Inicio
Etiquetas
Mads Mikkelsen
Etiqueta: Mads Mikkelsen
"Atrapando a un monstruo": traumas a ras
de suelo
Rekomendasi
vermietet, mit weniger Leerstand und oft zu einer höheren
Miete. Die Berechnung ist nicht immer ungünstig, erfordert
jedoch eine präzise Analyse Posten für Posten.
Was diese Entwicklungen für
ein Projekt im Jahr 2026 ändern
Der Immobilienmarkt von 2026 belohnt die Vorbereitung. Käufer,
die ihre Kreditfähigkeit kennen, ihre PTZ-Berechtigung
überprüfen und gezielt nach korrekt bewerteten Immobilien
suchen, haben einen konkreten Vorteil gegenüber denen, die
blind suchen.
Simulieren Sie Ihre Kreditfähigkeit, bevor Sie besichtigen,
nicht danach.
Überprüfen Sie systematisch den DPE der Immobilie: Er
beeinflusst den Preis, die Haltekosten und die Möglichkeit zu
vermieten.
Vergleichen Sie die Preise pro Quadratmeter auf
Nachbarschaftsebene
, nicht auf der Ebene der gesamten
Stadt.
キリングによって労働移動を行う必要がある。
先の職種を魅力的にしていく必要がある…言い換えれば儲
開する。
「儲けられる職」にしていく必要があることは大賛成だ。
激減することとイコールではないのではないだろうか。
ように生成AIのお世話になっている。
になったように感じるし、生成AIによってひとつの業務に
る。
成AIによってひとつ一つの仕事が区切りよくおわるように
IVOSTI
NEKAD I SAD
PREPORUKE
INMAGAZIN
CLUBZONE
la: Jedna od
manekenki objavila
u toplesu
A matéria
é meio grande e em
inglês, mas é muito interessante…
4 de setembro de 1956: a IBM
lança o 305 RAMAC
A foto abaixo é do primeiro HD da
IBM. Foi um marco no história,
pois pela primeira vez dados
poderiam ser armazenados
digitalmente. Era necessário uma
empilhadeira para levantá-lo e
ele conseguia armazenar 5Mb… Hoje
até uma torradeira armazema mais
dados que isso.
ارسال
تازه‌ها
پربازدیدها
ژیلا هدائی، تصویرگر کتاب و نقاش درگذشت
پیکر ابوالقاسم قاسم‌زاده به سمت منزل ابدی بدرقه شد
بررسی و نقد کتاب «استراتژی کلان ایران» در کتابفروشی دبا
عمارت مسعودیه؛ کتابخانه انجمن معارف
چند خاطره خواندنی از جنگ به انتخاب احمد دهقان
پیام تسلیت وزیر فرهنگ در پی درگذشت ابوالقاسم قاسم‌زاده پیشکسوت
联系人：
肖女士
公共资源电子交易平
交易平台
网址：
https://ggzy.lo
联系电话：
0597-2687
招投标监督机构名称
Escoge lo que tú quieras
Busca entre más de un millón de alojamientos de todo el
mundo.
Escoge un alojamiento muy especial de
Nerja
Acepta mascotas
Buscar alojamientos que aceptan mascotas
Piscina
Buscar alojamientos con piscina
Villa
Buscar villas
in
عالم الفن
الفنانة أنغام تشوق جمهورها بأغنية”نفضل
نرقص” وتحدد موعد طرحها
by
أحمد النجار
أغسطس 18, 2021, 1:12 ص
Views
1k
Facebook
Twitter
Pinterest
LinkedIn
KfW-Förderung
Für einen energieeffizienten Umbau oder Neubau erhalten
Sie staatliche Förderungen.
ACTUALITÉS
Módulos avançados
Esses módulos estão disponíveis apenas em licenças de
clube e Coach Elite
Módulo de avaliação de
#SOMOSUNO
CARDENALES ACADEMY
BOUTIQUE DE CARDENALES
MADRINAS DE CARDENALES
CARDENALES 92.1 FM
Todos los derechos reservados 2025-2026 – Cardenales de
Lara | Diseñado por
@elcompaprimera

___

▸ **Task brief**
All of the records go in your answer, copied exactly.

▸ **Solved exercise**
Inicio
Etiquetas
Mads Mikkelsen
Etiqueta: Mads Mikkelsen
"Atrapando a un monstruo": traumas a ras
de suelo
Rekomendasi
vermietet, mit weniger Leerstand und oft zu einer höheren
Miete. Die Berechnung ist nicht immer ungünstig, erfordert
jedoch eine präzise Analyse Posten für Posten.
Was diese Entwicklungen für
ein Projekt im Jahr 2026 ändern
Der Immobilienmarkt von 2026 belohnt die Vorbereitung. Käufer,
die ihre Kreditfähigkeit kennen, ihre PTZ-Berechtigung
überprüfen und gezielt nach korrekt bewerteten Immobilien
suchen, haben einen konkreten Vorteil gegenüber denen, die
blind suchen.
Simulieren Sie Ihre Kreditfähigkeit, bevor Sie besichtigen,
nicht danach.
Überprüfen Sie systematisch den DPE der Immobilie: Er
beeinflusst den Preis, die Haltekosten und die Möglichkeit zu
vermieten.
Vergleichen Sie die Preise pro Quadratmeter auf
Nachbarschaftsebene
, nicht auf der Ebene der gesamten
Stadt.
キリングによって労働移動を行う必要がある。
先の職種を魅力的にしていく必要がある…言い換えれば儲
開する。
「儲けられる職」にしていく必要があることは大賛成だ。
激減することとイコールではないのではないだろうか。
ように生成AIのお世話になっている。
になったように感じるし、生成AIによってひとつの業務に
る。
成AIによってひとつ一つの仕事が区切りよくおわるように
IVOSTI
NEKAD I SAD
PREPORUKE
INMAGAZIN
CLUBZONE
la: Jedna od
manekenki objavila
u toplesu
A matéria
é meio grande e em
inglês, mas é muito interessante…
4 de setembro de 1956: a IBM
lança o 305 RAMAC
A foto abaixo é do primeiro HD da
IBM. Foi um marco no história,
pois pela primeira vez dados
poderiam ser armazenados
digitalmente. Era necessário uma
empilhadeira para levantá-lo e
ele conseguia armazenar 5Mb… Hoje
até uma torradeira armazema mais
dados que isso.
ارسال
تازه‌ها
پربازدیدها
ژیلا هدائی، تصویرگر کتاب و نقاش درگذشت
پیکر ابوالقاسم قاسم‌زاده به سمت منزل ابدی بدرقه شد
بررسی و نقد کتاب «استراتژی کلان ایران» در کتابفروشی دبا
عمارت مسعودیه؛ کتابخانه انجمن معارف
چند خاطره خواندنی از جنگ به انتخاب احمد دهقان
پیام تسلیت وزیر فرهنگ در پی درگذشت ابوالقاسم قاسم‌زاده پیشکسوت
联系人：
肖女士
公共资源电子交易平
交易平台
网址：
https://ggzy.lo
联系电话：
0597-2687
招投标监督机构名称
Escoge lo que tú quieras
Busca entre más de un millón de alojamientos de todo el
mundo.
Escoge un alojamiento muy especial de
Nerja
Acepta mascotas
Buscar alojamientos que aceptan mascotas
Piscina
Buscar alojamientos con piscina
Villa
Buscar villas
in
عالم الفن
الفنانة أنغام تشوق جمهورها بأغنية”نفضل
نرقص” وتحدد موعد طرحها
by
أحمد النجار
أغسطس 18, 2021, 1:12 ص
Views
1k
Facebook
Twitter
Pinterest
LinkedIn
KfW-Förderung
Für einen energieeffizienten Umbau oder Neubau erhalten
Sie staatliche Förderungen.
ACTUALITÉS
Módulos avançados
Esses módulos estão disponíveis apenas em licenças de
clube e Coach Elite
Módulo de avaliação de
#SOMOSUNO
CARDENALES ACADEMY
BOUTIQUE DE CARDENALES
MADRINAS DE CARDENALES
CARDENALES 92.1 FM
Todos los derechos reservados 2025-2026 – Cardenales de
Lara | Diseñado por
@elcompaprimera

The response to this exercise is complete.